Extracted entries |
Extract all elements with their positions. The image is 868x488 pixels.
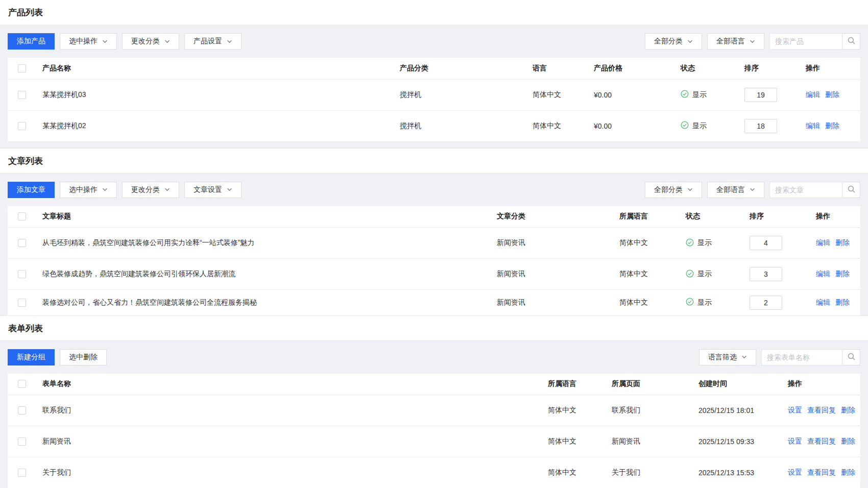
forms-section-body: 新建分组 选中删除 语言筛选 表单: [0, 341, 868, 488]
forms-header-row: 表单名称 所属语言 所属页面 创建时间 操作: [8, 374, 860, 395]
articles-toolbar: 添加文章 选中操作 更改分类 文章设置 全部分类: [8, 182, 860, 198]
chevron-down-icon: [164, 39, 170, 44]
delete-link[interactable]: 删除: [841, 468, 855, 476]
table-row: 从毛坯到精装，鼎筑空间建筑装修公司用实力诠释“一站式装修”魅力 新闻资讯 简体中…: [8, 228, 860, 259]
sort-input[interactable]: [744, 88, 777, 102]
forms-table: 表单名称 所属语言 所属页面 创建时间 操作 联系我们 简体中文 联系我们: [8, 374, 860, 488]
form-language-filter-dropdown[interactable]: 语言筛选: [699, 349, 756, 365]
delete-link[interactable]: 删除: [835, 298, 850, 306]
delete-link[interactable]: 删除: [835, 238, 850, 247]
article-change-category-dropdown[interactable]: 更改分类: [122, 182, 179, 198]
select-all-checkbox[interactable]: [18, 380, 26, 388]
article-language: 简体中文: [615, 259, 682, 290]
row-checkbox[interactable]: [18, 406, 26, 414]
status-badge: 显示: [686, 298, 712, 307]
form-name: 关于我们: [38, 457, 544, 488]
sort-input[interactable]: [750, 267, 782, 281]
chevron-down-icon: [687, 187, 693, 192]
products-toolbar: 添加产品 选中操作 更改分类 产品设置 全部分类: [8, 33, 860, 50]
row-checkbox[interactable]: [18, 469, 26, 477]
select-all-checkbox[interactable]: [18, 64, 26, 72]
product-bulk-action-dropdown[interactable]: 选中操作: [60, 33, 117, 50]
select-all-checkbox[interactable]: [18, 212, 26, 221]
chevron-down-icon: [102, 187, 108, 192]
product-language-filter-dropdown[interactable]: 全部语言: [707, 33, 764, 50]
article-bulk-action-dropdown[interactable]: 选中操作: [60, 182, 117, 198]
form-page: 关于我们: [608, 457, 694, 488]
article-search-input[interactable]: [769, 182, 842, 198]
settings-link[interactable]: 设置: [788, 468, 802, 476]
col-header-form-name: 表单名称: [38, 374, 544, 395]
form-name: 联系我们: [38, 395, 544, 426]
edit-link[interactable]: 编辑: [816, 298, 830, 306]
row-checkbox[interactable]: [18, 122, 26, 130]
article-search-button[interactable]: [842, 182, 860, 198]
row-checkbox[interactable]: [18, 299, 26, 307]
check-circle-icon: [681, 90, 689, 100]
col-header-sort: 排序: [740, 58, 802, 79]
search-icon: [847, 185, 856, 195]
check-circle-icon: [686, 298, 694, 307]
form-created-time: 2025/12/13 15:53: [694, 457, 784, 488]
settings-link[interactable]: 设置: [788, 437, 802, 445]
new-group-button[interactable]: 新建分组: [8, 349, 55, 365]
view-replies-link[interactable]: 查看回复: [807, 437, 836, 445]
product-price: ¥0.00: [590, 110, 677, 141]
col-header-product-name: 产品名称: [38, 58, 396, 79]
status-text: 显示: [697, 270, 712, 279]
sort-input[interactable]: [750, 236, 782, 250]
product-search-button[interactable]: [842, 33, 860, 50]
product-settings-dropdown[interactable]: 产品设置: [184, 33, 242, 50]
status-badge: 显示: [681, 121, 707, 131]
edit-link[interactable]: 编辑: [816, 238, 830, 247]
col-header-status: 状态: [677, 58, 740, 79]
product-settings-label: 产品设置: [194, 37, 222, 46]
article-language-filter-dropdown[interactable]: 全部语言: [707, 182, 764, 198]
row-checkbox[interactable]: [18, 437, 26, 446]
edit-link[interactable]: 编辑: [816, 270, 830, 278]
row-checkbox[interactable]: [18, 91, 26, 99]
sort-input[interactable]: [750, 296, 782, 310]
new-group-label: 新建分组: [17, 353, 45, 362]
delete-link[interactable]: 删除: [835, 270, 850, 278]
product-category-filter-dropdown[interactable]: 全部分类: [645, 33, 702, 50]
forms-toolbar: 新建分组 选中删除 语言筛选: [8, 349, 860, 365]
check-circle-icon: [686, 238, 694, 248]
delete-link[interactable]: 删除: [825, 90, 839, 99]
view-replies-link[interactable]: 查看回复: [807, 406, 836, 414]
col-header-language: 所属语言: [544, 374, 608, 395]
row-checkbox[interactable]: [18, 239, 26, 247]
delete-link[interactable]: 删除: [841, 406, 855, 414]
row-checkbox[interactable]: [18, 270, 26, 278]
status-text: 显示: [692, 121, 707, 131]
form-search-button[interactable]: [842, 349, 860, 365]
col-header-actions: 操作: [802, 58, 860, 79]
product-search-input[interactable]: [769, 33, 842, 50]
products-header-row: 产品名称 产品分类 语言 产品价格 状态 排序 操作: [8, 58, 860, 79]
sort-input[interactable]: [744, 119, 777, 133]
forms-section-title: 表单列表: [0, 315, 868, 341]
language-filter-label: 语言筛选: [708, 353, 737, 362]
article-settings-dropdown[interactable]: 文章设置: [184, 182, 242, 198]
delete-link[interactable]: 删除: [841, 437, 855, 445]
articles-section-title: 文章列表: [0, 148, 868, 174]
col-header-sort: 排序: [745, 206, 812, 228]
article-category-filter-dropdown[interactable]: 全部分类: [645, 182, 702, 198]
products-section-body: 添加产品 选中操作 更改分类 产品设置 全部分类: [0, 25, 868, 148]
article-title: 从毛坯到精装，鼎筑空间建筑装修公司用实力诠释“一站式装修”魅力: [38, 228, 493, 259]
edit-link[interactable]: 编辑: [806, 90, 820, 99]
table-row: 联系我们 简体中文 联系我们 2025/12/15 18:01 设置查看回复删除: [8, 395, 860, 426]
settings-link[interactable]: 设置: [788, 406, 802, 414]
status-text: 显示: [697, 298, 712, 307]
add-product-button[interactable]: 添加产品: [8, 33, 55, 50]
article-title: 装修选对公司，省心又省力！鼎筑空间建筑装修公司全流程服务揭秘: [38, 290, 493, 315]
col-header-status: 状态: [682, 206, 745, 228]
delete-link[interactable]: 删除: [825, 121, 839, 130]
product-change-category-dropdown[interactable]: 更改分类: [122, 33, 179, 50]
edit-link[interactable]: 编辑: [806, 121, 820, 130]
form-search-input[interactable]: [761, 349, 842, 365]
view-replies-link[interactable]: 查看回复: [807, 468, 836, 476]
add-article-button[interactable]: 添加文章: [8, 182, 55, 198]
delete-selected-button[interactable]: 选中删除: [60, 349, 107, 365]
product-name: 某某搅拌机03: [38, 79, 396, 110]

--

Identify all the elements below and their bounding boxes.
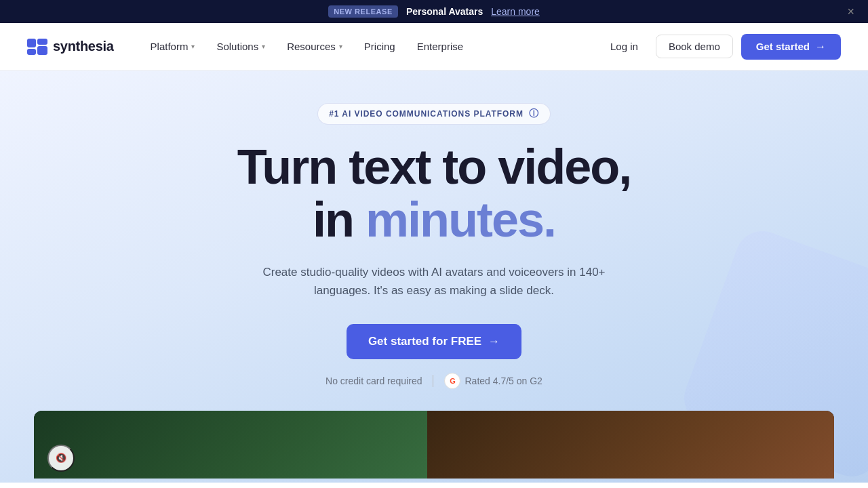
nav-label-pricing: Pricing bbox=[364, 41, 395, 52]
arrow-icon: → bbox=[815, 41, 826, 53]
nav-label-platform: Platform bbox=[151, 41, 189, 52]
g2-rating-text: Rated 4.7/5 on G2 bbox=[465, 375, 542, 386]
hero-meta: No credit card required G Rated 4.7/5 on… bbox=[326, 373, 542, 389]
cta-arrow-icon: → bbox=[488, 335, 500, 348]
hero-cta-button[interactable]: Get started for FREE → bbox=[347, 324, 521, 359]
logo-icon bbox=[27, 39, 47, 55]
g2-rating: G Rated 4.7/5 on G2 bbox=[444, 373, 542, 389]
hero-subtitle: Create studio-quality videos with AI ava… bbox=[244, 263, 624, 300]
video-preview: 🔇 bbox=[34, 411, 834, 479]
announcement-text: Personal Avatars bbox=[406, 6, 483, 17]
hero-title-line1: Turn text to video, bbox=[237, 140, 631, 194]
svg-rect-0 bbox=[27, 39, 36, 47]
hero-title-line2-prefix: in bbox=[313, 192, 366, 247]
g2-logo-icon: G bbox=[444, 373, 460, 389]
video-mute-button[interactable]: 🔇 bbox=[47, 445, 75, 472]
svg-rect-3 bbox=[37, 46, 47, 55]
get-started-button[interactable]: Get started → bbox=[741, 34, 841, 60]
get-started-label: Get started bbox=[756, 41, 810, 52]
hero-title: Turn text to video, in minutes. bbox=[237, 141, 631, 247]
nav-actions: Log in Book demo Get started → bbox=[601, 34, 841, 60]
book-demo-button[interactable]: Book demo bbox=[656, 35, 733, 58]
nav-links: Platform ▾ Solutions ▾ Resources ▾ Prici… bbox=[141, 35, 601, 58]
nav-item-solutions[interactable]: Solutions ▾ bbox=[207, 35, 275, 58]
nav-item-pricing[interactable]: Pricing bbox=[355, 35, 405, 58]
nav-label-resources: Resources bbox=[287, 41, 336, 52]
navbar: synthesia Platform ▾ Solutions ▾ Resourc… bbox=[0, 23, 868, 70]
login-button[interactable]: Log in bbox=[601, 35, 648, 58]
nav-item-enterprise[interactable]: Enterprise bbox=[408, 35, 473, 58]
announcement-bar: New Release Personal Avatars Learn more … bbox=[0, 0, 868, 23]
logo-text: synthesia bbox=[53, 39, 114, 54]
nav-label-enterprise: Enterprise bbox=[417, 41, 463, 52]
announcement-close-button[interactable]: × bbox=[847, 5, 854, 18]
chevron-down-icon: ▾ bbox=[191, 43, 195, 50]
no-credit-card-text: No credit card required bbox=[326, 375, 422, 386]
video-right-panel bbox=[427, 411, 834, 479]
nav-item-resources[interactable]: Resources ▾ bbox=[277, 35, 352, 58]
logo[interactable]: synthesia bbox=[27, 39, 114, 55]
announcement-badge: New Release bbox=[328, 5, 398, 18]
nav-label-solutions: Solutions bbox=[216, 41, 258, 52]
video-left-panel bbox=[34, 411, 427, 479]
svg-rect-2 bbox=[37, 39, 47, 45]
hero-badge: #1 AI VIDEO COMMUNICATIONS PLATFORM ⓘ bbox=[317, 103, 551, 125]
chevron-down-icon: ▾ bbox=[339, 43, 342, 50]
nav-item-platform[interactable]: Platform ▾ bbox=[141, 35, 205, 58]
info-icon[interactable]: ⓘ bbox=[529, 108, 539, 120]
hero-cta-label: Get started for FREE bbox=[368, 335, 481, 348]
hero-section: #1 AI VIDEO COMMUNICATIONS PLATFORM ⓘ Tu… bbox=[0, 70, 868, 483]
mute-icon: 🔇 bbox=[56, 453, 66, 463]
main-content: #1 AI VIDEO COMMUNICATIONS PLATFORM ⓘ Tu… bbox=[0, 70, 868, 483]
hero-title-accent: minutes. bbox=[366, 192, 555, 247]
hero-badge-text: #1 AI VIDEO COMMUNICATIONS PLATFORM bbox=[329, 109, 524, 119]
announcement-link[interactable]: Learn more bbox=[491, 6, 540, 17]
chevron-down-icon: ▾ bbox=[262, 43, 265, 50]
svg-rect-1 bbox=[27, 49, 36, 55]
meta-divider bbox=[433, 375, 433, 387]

* * *

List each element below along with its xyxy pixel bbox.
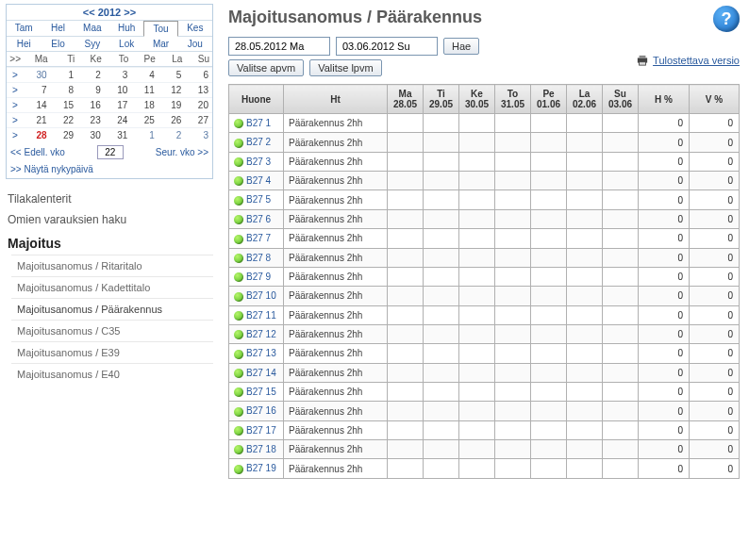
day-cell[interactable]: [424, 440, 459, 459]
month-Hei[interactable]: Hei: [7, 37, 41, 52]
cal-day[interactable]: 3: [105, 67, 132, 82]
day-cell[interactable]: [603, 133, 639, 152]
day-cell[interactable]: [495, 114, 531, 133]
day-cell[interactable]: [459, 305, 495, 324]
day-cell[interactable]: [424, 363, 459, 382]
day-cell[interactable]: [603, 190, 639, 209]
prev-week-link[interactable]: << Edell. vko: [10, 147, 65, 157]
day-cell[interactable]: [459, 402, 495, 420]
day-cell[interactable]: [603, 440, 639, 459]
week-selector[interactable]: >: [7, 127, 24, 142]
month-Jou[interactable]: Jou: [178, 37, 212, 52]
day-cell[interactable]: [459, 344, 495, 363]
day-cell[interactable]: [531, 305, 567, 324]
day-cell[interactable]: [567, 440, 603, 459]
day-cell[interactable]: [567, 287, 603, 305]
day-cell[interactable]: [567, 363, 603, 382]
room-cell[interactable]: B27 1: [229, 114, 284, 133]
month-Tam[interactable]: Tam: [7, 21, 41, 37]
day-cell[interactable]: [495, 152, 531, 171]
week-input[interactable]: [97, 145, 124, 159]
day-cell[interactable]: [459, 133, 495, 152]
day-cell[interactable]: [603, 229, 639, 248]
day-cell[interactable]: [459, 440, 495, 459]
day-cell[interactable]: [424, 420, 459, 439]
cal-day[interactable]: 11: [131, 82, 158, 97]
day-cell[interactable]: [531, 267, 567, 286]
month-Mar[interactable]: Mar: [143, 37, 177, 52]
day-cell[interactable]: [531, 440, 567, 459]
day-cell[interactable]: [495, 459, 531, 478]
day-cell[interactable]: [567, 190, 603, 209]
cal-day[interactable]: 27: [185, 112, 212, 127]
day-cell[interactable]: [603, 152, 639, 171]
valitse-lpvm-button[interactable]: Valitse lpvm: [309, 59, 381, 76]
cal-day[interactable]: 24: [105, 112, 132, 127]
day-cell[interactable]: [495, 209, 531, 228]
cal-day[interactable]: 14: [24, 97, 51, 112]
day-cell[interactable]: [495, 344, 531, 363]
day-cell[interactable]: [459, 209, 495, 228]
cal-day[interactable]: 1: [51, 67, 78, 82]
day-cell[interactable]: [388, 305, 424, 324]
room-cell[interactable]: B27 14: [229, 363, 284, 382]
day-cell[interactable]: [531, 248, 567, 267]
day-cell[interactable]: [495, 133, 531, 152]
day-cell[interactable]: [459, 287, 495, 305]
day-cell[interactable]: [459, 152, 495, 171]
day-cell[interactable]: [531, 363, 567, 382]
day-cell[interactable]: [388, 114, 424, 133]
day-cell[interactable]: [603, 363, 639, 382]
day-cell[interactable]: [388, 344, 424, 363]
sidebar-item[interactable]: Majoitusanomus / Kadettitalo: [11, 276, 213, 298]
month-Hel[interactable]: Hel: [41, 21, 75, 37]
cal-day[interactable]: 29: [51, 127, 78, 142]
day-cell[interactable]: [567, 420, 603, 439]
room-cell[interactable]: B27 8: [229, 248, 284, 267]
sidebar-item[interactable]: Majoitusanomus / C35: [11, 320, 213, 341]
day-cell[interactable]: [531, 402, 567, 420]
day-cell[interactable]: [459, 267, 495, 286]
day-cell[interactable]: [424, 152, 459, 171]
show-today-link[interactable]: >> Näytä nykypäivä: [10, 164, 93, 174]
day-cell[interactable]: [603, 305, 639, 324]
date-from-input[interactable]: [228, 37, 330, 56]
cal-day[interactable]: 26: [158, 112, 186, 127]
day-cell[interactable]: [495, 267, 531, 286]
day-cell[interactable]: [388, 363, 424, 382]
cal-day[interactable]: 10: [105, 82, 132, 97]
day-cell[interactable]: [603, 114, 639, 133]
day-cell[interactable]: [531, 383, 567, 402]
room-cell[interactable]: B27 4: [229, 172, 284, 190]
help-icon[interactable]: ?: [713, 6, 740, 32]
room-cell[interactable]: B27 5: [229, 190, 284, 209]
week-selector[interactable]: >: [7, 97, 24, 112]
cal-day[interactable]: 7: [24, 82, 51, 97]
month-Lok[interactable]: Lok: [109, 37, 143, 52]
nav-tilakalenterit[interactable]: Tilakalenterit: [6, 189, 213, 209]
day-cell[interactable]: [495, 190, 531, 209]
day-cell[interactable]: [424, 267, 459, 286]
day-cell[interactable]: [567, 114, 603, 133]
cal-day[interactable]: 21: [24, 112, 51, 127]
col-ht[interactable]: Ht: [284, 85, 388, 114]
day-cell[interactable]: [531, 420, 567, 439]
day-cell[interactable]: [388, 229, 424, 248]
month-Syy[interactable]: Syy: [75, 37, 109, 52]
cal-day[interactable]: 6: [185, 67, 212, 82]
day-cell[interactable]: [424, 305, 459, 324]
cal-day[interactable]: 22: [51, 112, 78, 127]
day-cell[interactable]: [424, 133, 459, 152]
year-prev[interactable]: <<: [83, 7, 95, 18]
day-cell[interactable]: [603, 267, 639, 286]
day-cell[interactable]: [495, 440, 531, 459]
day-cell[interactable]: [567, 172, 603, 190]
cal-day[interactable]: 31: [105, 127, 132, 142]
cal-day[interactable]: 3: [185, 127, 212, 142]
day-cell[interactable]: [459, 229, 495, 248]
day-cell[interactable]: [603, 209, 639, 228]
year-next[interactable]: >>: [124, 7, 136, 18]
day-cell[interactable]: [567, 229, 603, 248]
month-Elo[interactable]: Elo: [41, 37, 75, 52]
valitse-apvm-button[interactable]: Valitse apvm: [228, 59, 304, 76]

What you need to do | Filter the records above for lines with "rating".

Result |
g2-rating-text: Rated 4.7/5 on G2 bbox=[465, 375, 542, 386]
g2-rating: G Rated 4.7/5 on G2 bbox=[444, 373, 542, 389]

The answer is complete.